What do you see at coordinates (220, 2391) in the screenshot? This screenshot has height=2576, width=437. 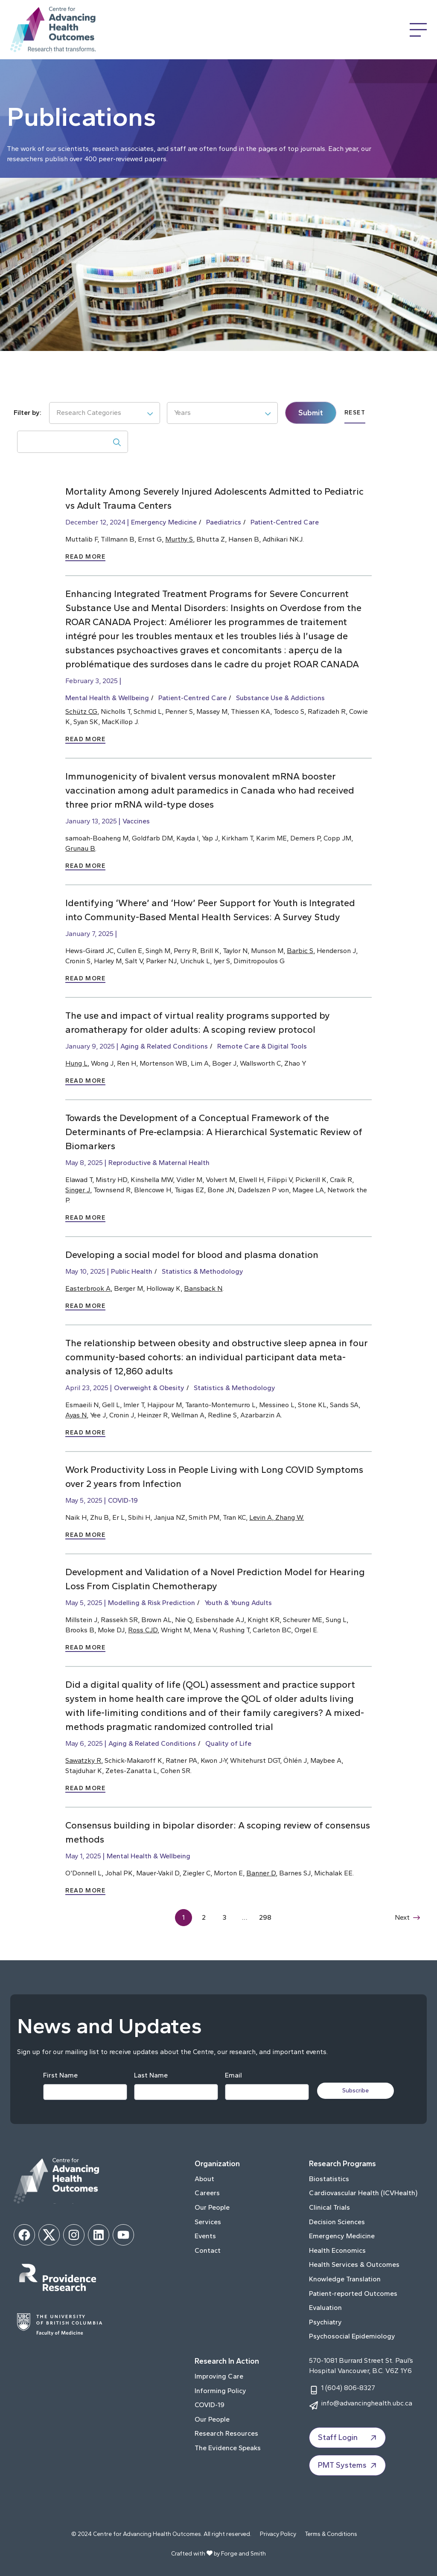 I see `Informing Policy` at bounding box center [220, 2391].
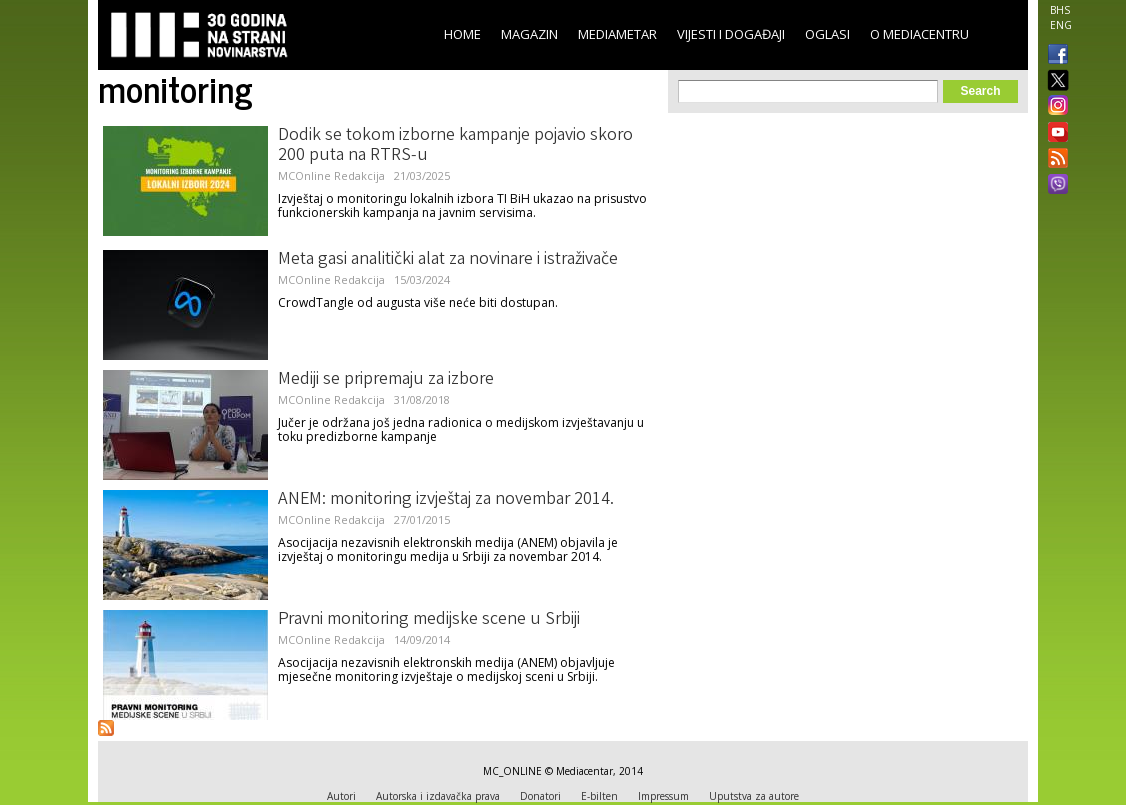 The height and width of the screenshot is (805, 1126). I want to click on Pravni monitoring medijske scene u Srbiji, so click(429, 620).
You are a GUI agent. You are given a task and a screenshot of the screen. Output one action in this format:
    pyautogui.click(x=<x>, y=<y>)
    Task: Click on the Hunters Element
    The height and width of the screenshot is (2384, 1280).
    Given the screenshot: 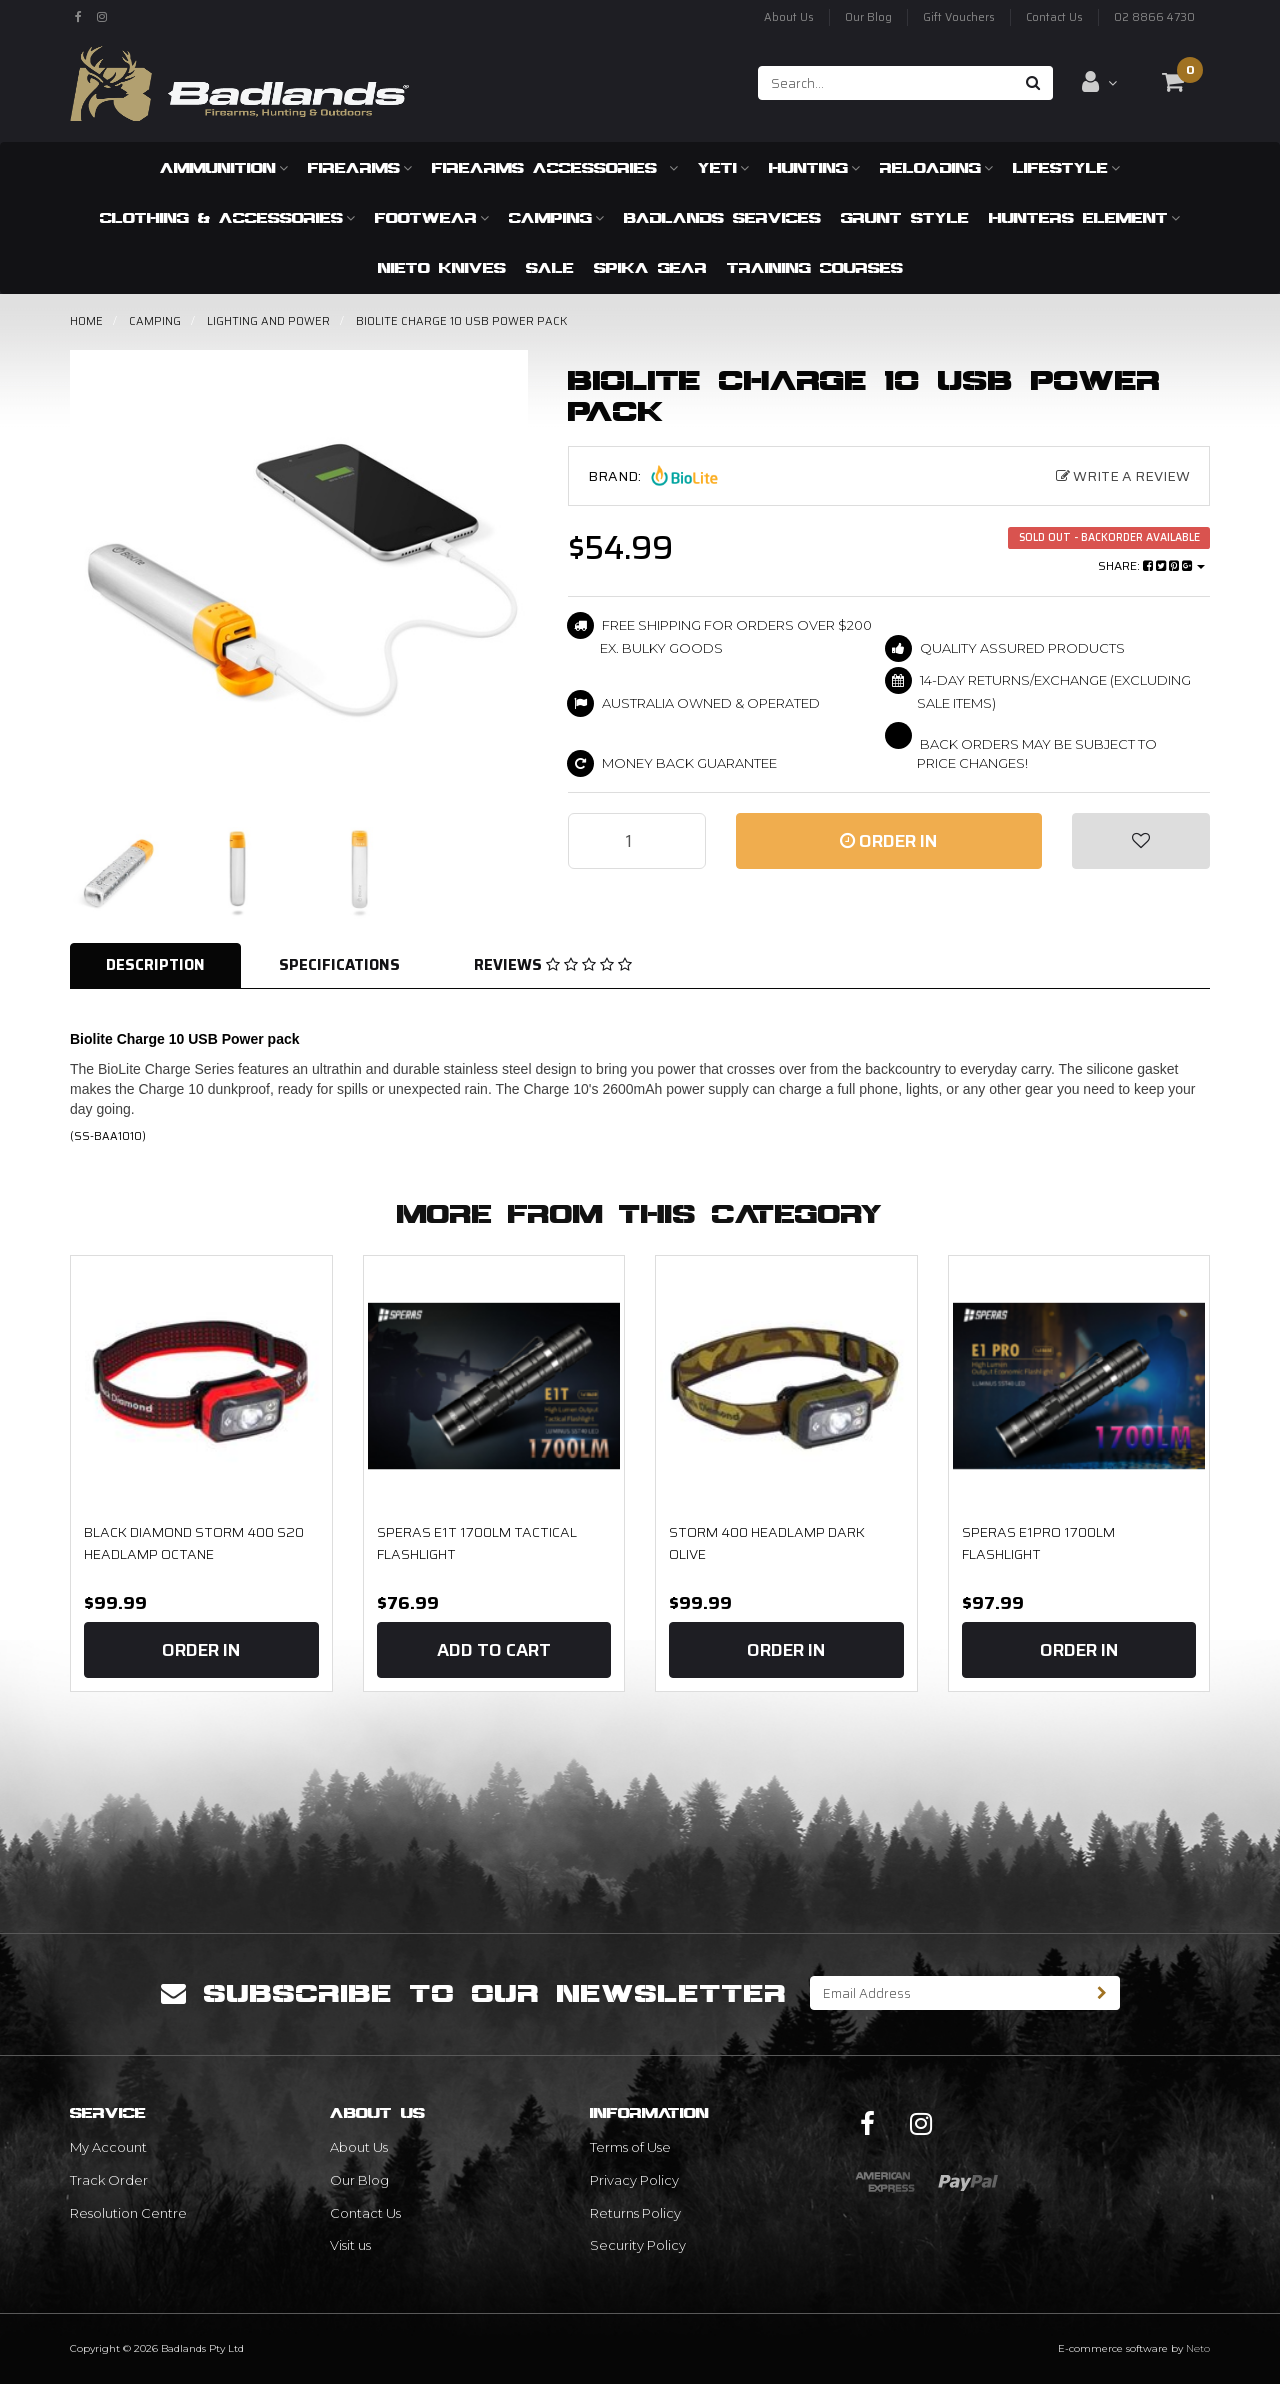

Task directions >> Take the line containing "Task: Click on the Hunters Element" and every line after it to the end of the records, and restate them verbatim, with no pictures.

Answer area >>
    Task: Click on the Hunters Element
    The height and width of the screenshot is (2384, 1280).
    Given the screenshot: 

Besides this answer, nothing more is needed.